The Lost City of Z remedies that. This isn’t an action movie but an adventure of the intellect and heart; it’s less about the science of mapmaking and the unraveling of forgotten history than about what drove the mapmaker and historian.
The talented filmmaker James Gray, who based his script on journalist David Grann’s 2009 book about Fawcett, retains his focus on character over plot, on the journey rather than the destination. It’s this weighty centering of storytelling that gives Z a genuine feel of freshness, import, and discovery.
It’s a teeny shame that Charlie Hunnam is a bit blah as Fawcett. There are a few riveting moments when he sells Fawcett’s passion, as when he returns to London from a Royal Geographic Society mission to map the border between Bolivia and Brazil, on fire with the conviction that the “green desert” of Amazonia was once home to a grand civilization that long predates the British empire. The Society members are appalled that he considers the “savages” he met in the jungle to be equals of white men capable of such a culture. In a speech to the Society he rages at their bigotry in a scene that made me whisper “wow” at Hunnam’s fierceness. But such moments are too few. Often, Robert Pattinson as Fawcett’s aide-de-camp creates a much stronger presence by just sitting quietly in the background.
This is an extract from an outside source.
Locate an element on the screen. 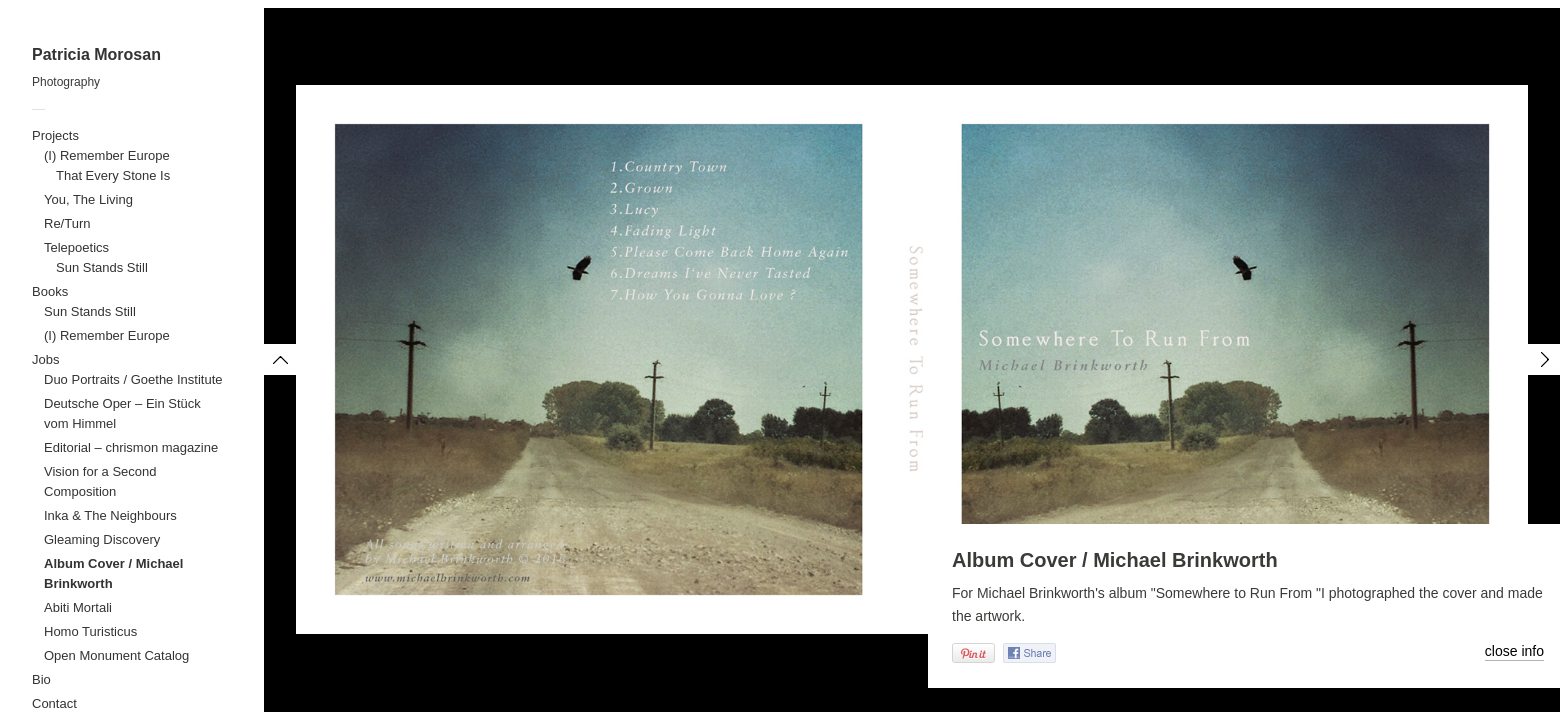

Also noteworthy is the passion of Sienna Miller as Fawcett’s wife, Nina, who keeps getting left behind to raise their children when he goes off for years to South America. She would like to go with him, but he insists the jungle is no place for a woman. The film notices it’s not a place for all men, either.
As her husband heads off on what would be his final adventure, a tiny reverie sees her imagining herself walking into the jungle too.
Tender moments of visual poetry like these fuel The Lost City of Z’s undeniable power: of the dangerous beauty of the Amazon, the lure of the unknown, the draw of new friendships, which Fawcett constantly forges with those “savages.” Gray manages to make the exotic feel everyday. Perhaps that’s the best tribute to Fawcett here: that extraordinary new worlds and peoples become familiar to him and to us.